You know it’s working when you notice shifts in how you respond to old triggers, when symptoms (sleep, mood, anxiety) measurably improve, when relationships feel easier, and when you’re using your therapist’s tools without thinking. Many therapists use standardized questionnaires (like the PHQ-9 for depression) every few sessions to track objective progress.

What’s the difference between a therapist and a psychiatrist?

A psychiatrist is a medical doctor (MD or DO) who can prescribe medication and diagnose mental illness. A therapist usually refers to a non-medical licensed provider (psychologist, LCSW, LPC, or LMFT) who delivers psychotherapy but can’t prescribe. Many people see both: a psychiatrist for medication and a therapist for weekly sessions.

Can I go to therapy without a mental health diagnosis?

Absolutely. Plenty of people go to therapy for life transitions, relationship questions, grief, stress, or personal growth without meeting criteria for any diagnosis. If you pay out of pocket, no diagnosis is required. If you use insurance, your therapist typically has to assign a billing diagnosis code for coverage, which doesn’t mean you’re “mentally ill.”

Why is therapy so expensive in the US?

Therapy costs reflect the long training required (6+ years of college plus thousands of supervised hours), overhead like office rent and liability insurance, and administrative time spent on notes and billing. For every hour of therapy, therapists typically spend another hour on unpaid prep work. Add limited insurance reimbursement rates, and you get current pricing.

Is online therapy as effective as in-person?

Research from 2020 through 2024 shows online therapy is roughly as effective as in-person for anxiety, depression, and PTSD. It may be less ideal for severe mental illness, couples therapy, group work, or clients who don’t have private space at home. For mild to moderate concerns and most common conditions, online is a legitimate option backed by data.

How long does therapy usually take to work?

Most people notice initial relief within 3 to 6 sessions, though meaningful change typically takes 12 to 20 sessions (roughly 3 to 5 months at a weekly pace).
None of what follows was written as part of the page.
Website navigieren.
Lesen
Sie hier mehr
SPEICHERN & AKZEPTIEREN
Short-term approaches like Solution-Focused Brief Therapy can wrap in 6 to 8 sessions. Deeper or trauma-focused work may take 6 months to 2 years. Progress isn’t linear; plateaus are normal.
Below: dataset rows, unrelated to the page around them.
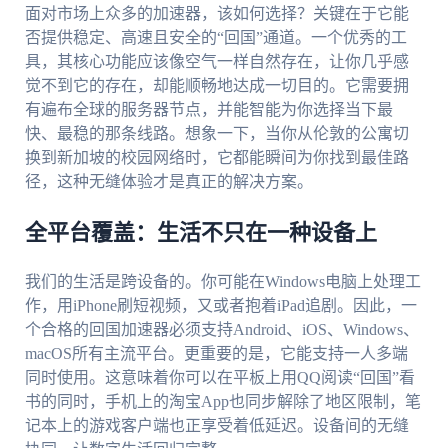
面对市场上众多的加速器，该如何选择？关键在于它能
否提供稳定、高速且安全的“回国”通道。一个优秀的工
具，其核心功能应该像空气一样自然存在，让你几乎感
觉不到它的存在，却能顺畅地达成一切目的。它需要拥
有遍布全球的服务器节点，并能智能为你选择当下最
快、最稳的那条线路。想象一下，当你从伦敦的公寓切
换到新加坡的校园网络时，它都能瞬间为你找到最佳路
径，这种无缝体验才是真正的解决方案。
全平台覆盖：生活不只在一种设备上
我们的生活是跨设备的。你可能在Windows电脑上处理工
作，用iPhone刷短视频，又或者抱着iPad追剧。因此，一
个合格的回国加速器必须支持Android、iOS、Windows、
macOS所有主流平台。更重要的是，它能支持一人多端
同时使用。这意味着你可以在平板上用QQ阅读“回国”看
书的同时，手机上的淘宝App也同步解除了地区限制，笔
记本上的游戏客户端也正享受着低延迟。设备间的无缝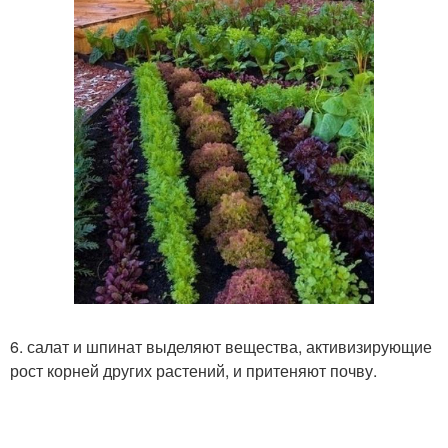
6. салат и шпинат выделяют вещества, активизирующие
рост корней других растений, и притеняют почву.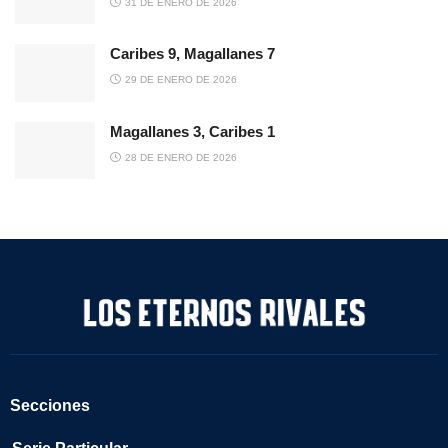
31 DE ENERO DE 2026
Caribes 9, Magallanes 7
29 DE ENERO DE 2026
Magallanes 3, Caribes 1
28 DE ENERO DE 2026
Secciones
How do I tell my therapist I want to stop?

Be direct. Say something like, “I’ve been thinking I’d like to wrap up our work. Can we talk about next steps?” A good therapist will welcome the conversation, help you plan a termination session to consolidate gains, and offer referrals if you want to switch. Ghosting your therapist is fine too, but a proper ending is usually more healing.

Does insurance cover therapy under the ACA?
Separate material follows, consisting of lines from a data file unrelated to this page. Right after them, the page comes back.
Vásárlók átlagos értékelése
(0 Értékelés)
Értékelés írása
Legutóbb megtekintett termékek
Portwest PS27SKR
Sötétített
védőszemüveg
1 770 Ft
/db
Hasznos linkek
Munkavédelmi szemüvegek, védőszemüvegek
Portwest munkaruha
Yes. Under the Affordable Care Act, mental health services are an Essential Health Benefit, so most insurance plans (employer-sponsored, marketplace, Medicaid, Medicare) must cover therapy at parity with physical health care. What varies is your copay, deductible, and which therapists are in-network. Call your insurance to confirm specifics before your first appointment.

What should I do in a mental health crisis?

Call or text 988, the US Suicide & Crisis Lifeline, for free 24/7 support anywhere in the country. If you or someone else is in immediate physical danger, call 911 or go to the nearest emergency room. For non-emergency mental health support, the SAMHSA National Helpline (1-800-662-4357) offers free, confidential treatment referrals 24 hours a day.

Disclaimer: This article is for informational purposes and is not medical advice. It is not a substitute for diagnosis or treatment by a licensed mental health professional. If you are experiencing a mental health emergency, call or text 988 in the United States, or call 911. Consult a qualified provider before making decisions about your mental health care.